Psychologische Deutung

Heidegger: Tiere als Spiegel der menschlichen Triebe: In der Tiefenpsychologie (Freud/Jung) stehen Tiere oft für unbewusste Anteile des Menschen.
"nach ihrer Art" könnte psychologisch für die Vielfalt innerseelischer Kräfte stehen – Ordnung der Psyche.
Erde bringt hervor: Das Unbewusste (Erde) bringt Lebenskräfte (Tierseelen) hervor – Entwicklung der Psyche als schöpferischer Prozess.
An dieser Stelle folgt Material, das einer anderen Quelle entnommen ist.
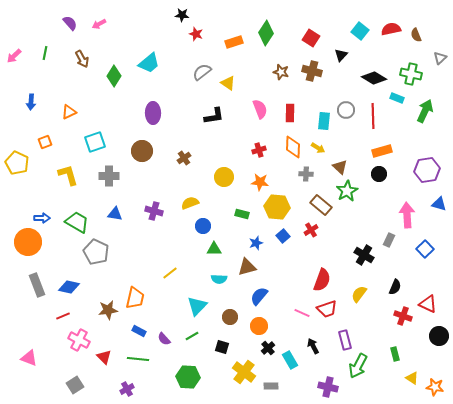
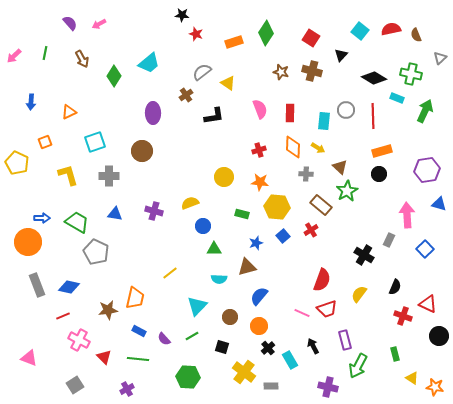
brown cross at (184, 158): moved 2 px right, 63 px up
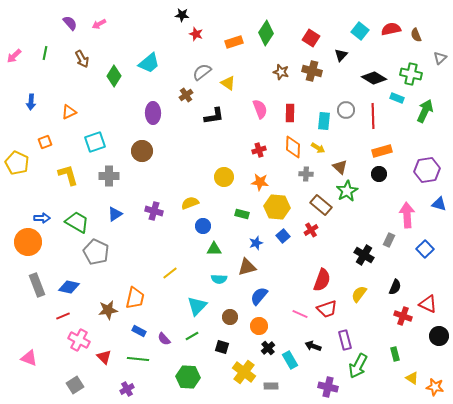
blue triangle at (115, 214): rotated 42 degrees counterclockwise
pink line at (302, 313): moved 2 px left, 1 px down
black arrow at (313, 346): rotated 42 degrees counterclockwise
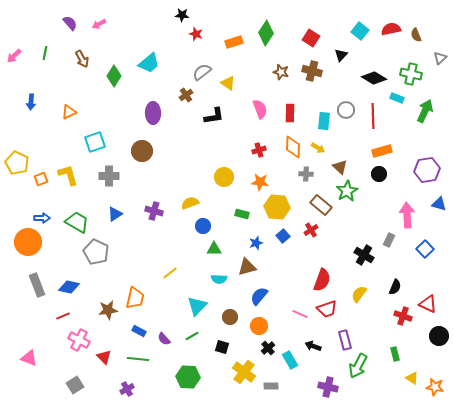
orange square at (45, 142): moved 4 px left, 37 px down
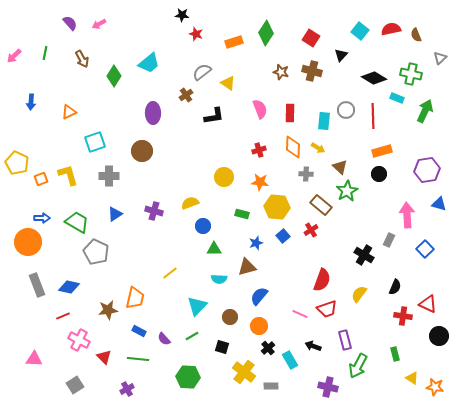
red cross at (403, 316): rotated 12 degrees counterclockwise
pink triangle at (29, 358): moved 5 px right, 1 px down; rotated 18 degrees counterclockwise
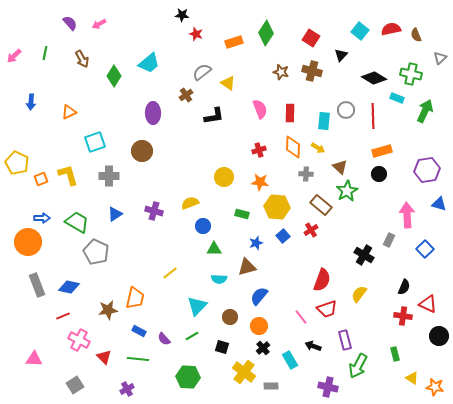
black semicircle at (395, 287): moved 9 px right
pink line at (300, 314): moved 1 px right, 3 px down; rotated 28 degrees clockwise
black cross at (268, 348): moved 5 px left
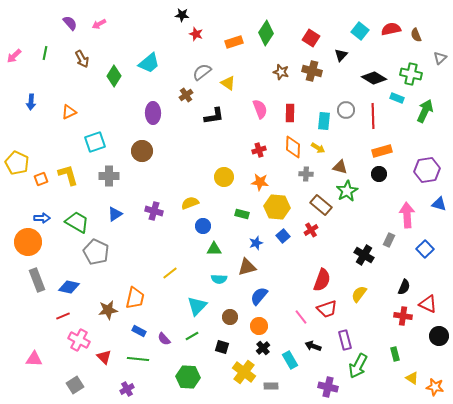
brown triangle at (340, 167): rotated 28 degrees counterclockwise
gray rectangle at (37, 285): moved 5 px up
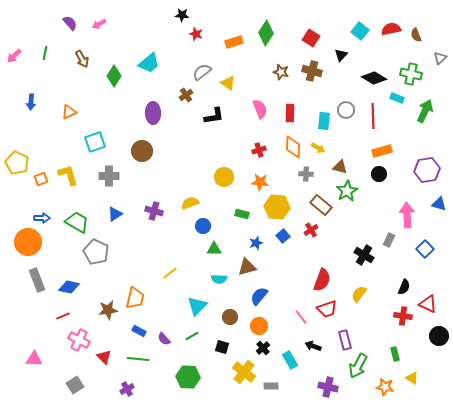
orange star at (435, 387): moved 50 px left
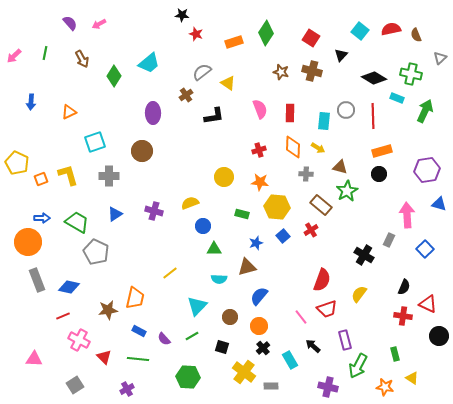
black arrow at (313, 346): rotated 21 degrees clockwise
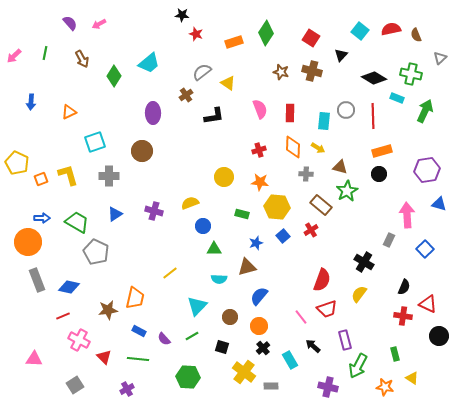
black cross at (364, 255): moved 7 px down
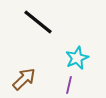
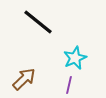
cyan star: moved 2 px left
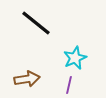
black line: moved 2 px left, 1 px down
brown arrow: moved 3 px right; rotated 35 degrees clockwise
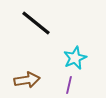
brown arrow: moved 1 px down
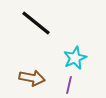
brown arrow: moved 5 px right, 2 px up; rotated 20 degrees clockwise
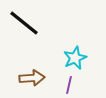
black line: moved 12 px left
brown arrow: rotated 15 degrees counterclockwise
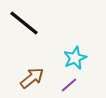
brown arrow: rotated 35 degrees counterclockwise
purple line: rotated 36 degrees clockwise
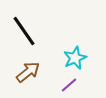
black line: moved 8 px down; rotated 16 degrees clockwise
brown arrow: moved 4 px left, 6 px up
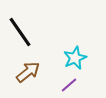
black line: moved 4 px left, 1 px down
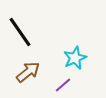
purple line: moved 6 px left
Naturwissenschaftliche Deutung

Evolutionstheorie: Der Text spricht von Artenvielfalt und Differenzierung, was sich mit modernen Konzepten wie „adaptive radiation“ berühren lässt – allerdings ohne evolutionäre Mechanismen.
"Die Erde bringe hervor": Ansatzpunkt für theistische Evolution – Gott wirkt durch natürliche Prozesse.
Taxonomie: Die dreifache Einteilung (Nutztier, Wildtier, Kriechtier) ist archaisch, aber die Idee einer Gliederung des Tierreichs ist grundlegend.
Lebendige Seele: Spannend im Kontext moderner Diskussionen über Tierbewusstsein und tierisches Leiden.